= Kyril Vassilev =

Bulgarian-born American painter (1908–1987)

Kyril Petrov Vassilev (Bulgarian: Кирил Петров Василев; May 24, 1908 - June 21, 1987) was a Bulgarian-born American world-renowned portrait painter of royalty and American society during the mid-20th century. His parents were Bulgarian and stated that he started painting when he was 3 years old.

At the age of 16, Vassilev received his first important portrait commission to paint Bulgaria's Secretary of War, General Lazaroff. He then enrolled in the Bulgarian Academy of Sciences. In 1927, he was selected to paint the official portrait of Bulgaria's King Boris.

In 1929, he completed his masterpiece portrait of the Archbishop Angelo Roncalli, then the papal nuncio to Bulgaria. The Archbishop later became Pope John XXIII. This is the only portrait of Pope John XXIII in his bishop's robe. Vassilev kept the portrait and later rejected an offer of $250,000 for the life-sized oil painting.

Vassilev continued to establish himself as a world-famous portrait artist.

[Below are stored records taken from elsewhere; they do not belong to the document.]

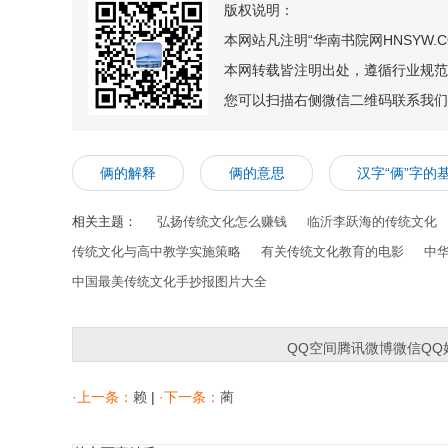
版权说明：
本网站凡注明“华南书院网HNSYW
本网转载皆注明出处，遵循行业规范
您可以扫描右侧微信二维码联系我们
俩的解释
俩的意思
汉字“俩”字的
相关主题：
弘扬传统文化怎么赚钱
临沂李跃海的传统文化
传统文化与高中教学实施策略
有关传统文化教育的电影
中
中国最美传统文化手抄报图片大全
QQ空间
腾讯微博
微信
QQ
·上一条：
赖
|
·下一条：
蔺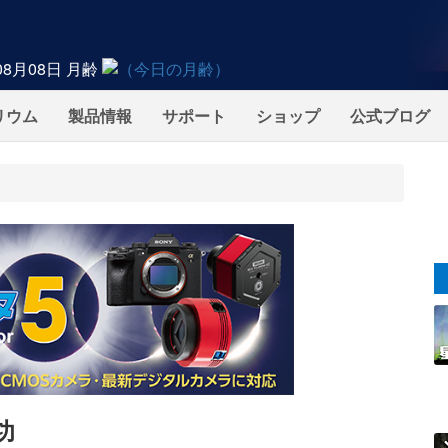
08月08日
月齢
リウム
製品情報
サポート
ショップ
公式ブログ
功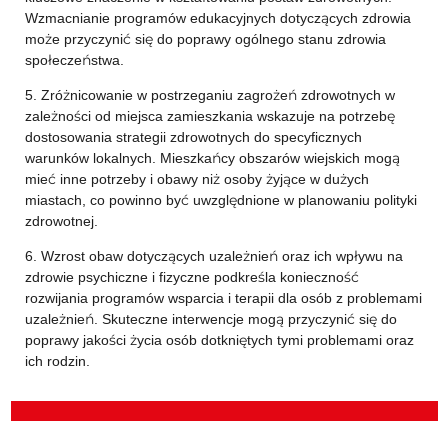
Wzmacnianie programów edukacyjnych dotyczących zdrowia
może przyczynić się do poprawy ogólnego stanu zdrowia
społeczeństwa.
5. Zróżnicowanie w postrzeganiu zagrożeń zdrowotnych w
zależności od miejsca zamieszkania wskazuje na potrzebę
dostosowania strategii zdrowotnych do specyficznych
warunków lokalnych. Mieszkańcy obszarów wiejskich mogą
mieć inne potrzeby i obawy niż osoby żyjące w dużych
miastach, co powinno być uwzględnione w planowaniu polityki
zdrowotnej.
6. Wzrost obaw dotyczących uzależnień oraz ich wpływu na
zdrowie psychiczne i fizyczne podkreśla konieczność
rozwijania programów wsparcia i terapii dla osób z problemami
uzależnień. Skuteczne interwencje mogą przyczynić się do
poprawy jakości życia osób dotkniętych tymi problemami oraz
ich rodzin.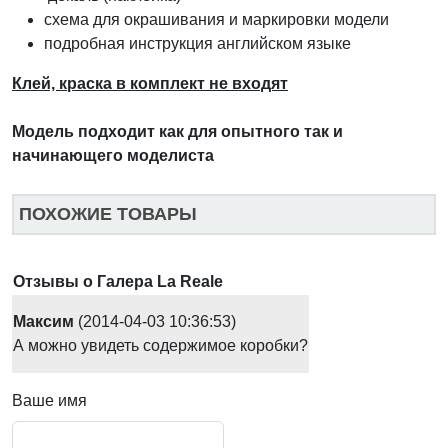
схема для окрашивания и маркировки модели
подробная инструкция английском языке
Клей, краска в комплект не входят
Модель подходит как для опытного так и
начинающего моделиста
ПОХОЖИЕ ТОВАРЫ
Отзывы о Галера La Reale
Максим
(2014-04-03 10:36:53)
А можно увидеть содержимое коробки?
Ваше имя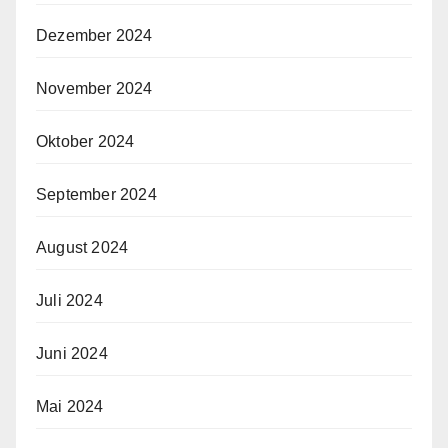
Dezember 2024
November 2024
Oktober 2024
September 2024
August 2024
Juli 2024
Juni 2024
Mai 2024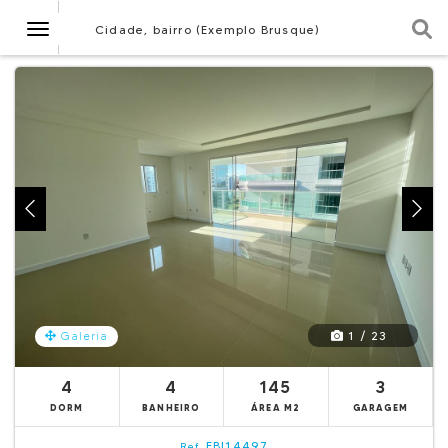
Navegação
Cidade, bairro (Exemplo Brusque)
1 / 23
Galeria
4
4
145
3
DORM
BANHEIRO
ÁREA M2
GARAGEM
EBI14497
Ref.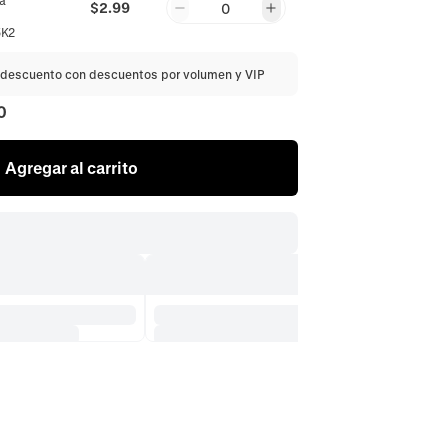
a
$2.99
0
5K2
descuento con descuentos por volumen y VIP
0
Agregar al carrito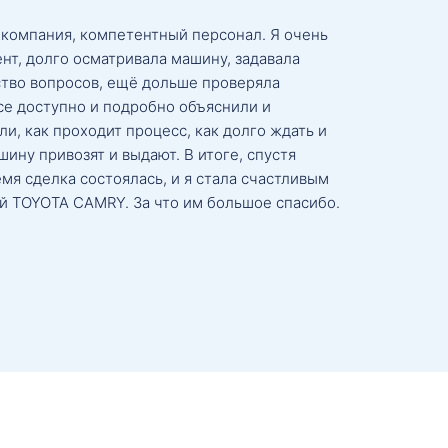
 компания, компетентный персонал. Я очень
нт, долго осматривала машину, задавала
тво вопросов, ещё дольше проверяла
се доступно и подробно объяснили и
и, как проходит процесс, как долго ждать и
ину привозят и выдают. В итоге, спустя
мя сделка состоялась, и я стала счастливым
й TOYOTA CAMRY. За что им большое спасибо.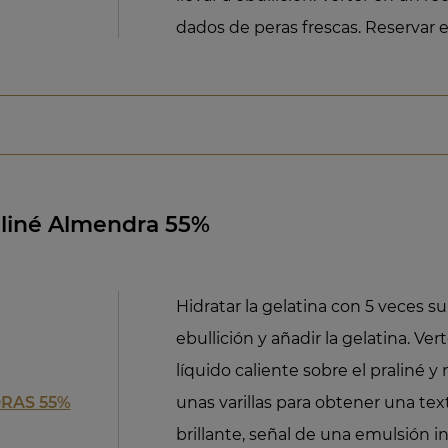
dados de peras frescas. Reservar e
aliné Almendra 55%
Hidratar la gelatina con 5 veces su
ebullición y añadir la gelatina. Ver
líquido caliente sobre el praliné 
DRAS 55%
unas varillas para obtener una textu
brillante, señal de una emulsión ini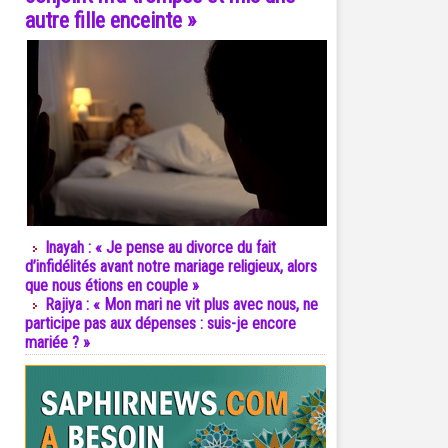
autre fille enceinte »
Inayah : « Je pense au divorce du fait
d’infidélités avant notre mariage religieux, alors
que nous étions en couple »
Rajiya : « Mon mari ne vit plus avec nous, ne
participe pas aux dépenses : suis-je encore
mariée ? »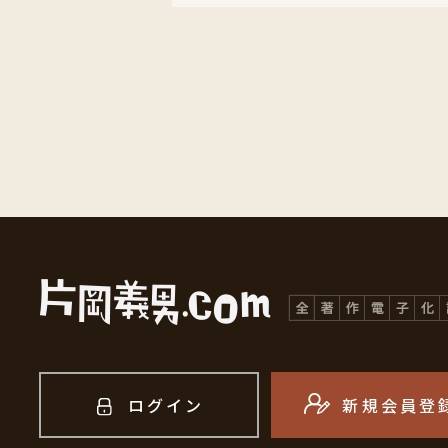
ログイン
新規会員登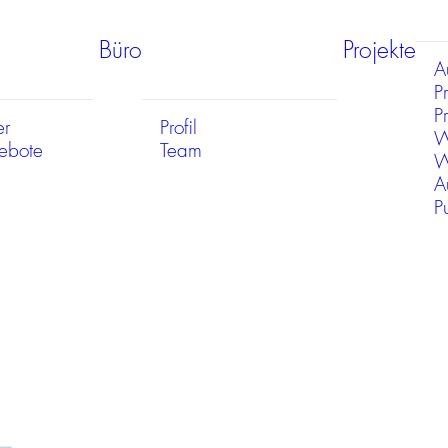
Büro
Projekte
A
P
Pr
er
Profil
W
gebote
Team
W
A
P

He moved to the United States in 1937. He also established a studio in West Palm Beach, where he continued to paint political officials and socialites such as Helen Rich. His friendships included Ernest Hemingway, President Harry S. Truman and Jack Dempsey.

In 1948, Vassilev painted a portrait of American president, Harry S. Truman, which hangs in the Truman Presidential Museum & Library. Vassilev's famous clients included King Peter II of Yugoslavia and King Michael of Romania.

Vassilev died on June 21, 1987, of a heart attack.

In 1989, Norton Gallery of Art in West Palm Beach, Florida, held a retrospective of his work.